## EXERCISE DIRECTIONS
From the data below, copy exactly the lines that lie between the one holding "şifreleme sunduğunu ve bunun kendisine göre" and the one holding "belirtiyor.", including both, and nothing more.

(Stored dataset items)

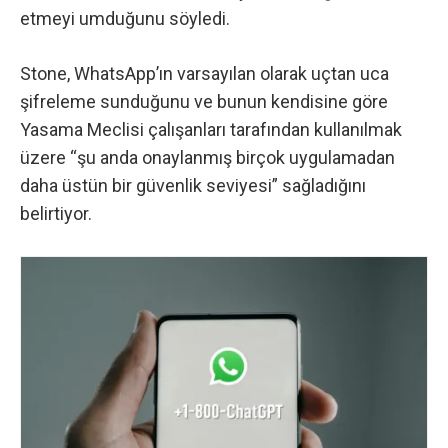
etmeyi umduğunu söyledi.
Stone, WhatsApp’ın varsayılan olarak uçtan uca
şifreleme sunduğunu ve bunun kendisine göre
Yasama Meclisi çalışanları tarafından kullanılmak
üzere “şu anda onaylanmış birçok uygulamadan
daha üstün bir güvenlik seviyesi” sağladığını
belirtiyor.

--

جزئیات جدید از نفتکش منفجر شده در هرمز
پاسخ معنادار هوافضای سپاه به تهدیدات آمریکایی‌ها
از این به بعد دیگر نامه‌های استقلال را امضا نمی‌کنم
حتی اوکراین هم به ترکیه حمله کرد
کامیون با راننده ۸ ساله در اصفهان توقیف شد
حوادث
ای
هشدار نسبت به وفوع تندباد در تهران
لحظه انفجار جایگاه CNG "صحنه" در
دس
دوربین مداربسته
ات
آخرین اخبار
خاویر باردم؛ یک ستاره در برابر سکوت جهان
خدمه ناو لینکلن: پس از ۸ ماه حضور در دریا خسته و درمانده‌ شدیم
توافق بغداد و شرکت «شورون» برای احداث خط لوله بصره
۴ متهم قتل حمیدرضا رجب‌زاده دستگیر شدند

## WRITTEN RESPONSE
şifreleme sunduğunu ve bunun kendisine göre
Yasama Meclisi çalışanları tarafından kullanılmak
üzere “şu anda onaylanmış birçok uygulamadan
daha üstün bir güvenlik seviyesi” sağladığını
belirtiyor.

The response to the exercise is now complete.